You know 80s retro nostalgia has spun out of control when no-budget late-night-cable teen scream flicks like this are primed for prime Blu-ray viewing. Although you can’t say this early 1980s horror/sci-fi turkey lacks star power or high-concept story and production values. The producers did manage the casting coup of getting not only the original TV Batman/Bruce Wayne (Adam West) to sign up for a phoned-in supporting role as a Bruce Wayne-like millionaire living in a stately manor. But they also scored fledgling 80s starlet Meg Tilly, who would soon nab roles in Psycho II, The Big Chill, and win Best Supporting Actress in 1985’s Agnes of God for her memorable role as a pregnant nun.
In One Dark Night, it’s safe to say, Tilly’s acting chops are not tested: here she plays Julie Wells, the daughter of a recently deceased mad scientist/psychic whose particular experiments with telekinesis drain the energy of human beings in order to move inanimate objects with his mind. As it happens, Julie’s psychic psycho father dies and is interred in the local mausoleum, the same place that Julie is forced to spend the night in as part of an initiation ritual in “The Sisters,” a sorority-like local clique of girls (E.G. Daily, Leslie Speights, Robin Evans) whose fashion requirements evidently include coordinated rip-off Pinky Tuscadero satin jackets, Nike running shoes, circulation-impeding designer jeans, and the occasional naughty puff on a marijuana cigarette.

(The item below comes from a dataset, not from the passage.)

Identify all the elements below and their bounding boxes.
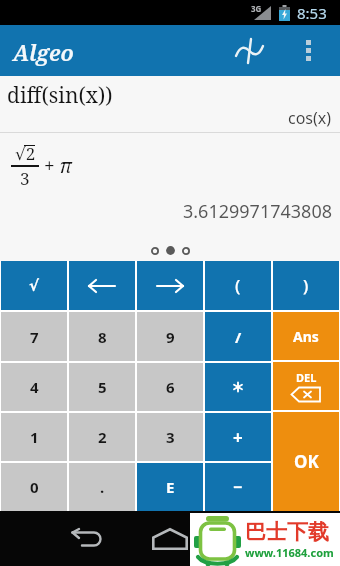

The Sisters decide to show up at the mausoleum in the middle of the night to try and scare poor Julie (who just wants to get some sleep) and end up getting the fright of their lives. As it turns out, Julie’s dad may be dead, but that doesn’t mean he has to stop his experiments: and this time he’s reanimating the dead! The ensuing climactic scene is a morbid meet-and-greet social mixer where the Sisters get up close and personal with lots of dead people. It’s hard to believe any of what’s on offer in One Dark Night was shocking, even for 1982, as you could get the same sort of cheap scares and bad makeup from your local Jaycees-sponsored haunted house. If One Dark Night has any selling point, it’s the “sophisticated” sci-fi angle and its status as something other than a then-trendy slasher film wherein teenage premarital sex leads to certain death by random kitchen utensil. Not Recommended.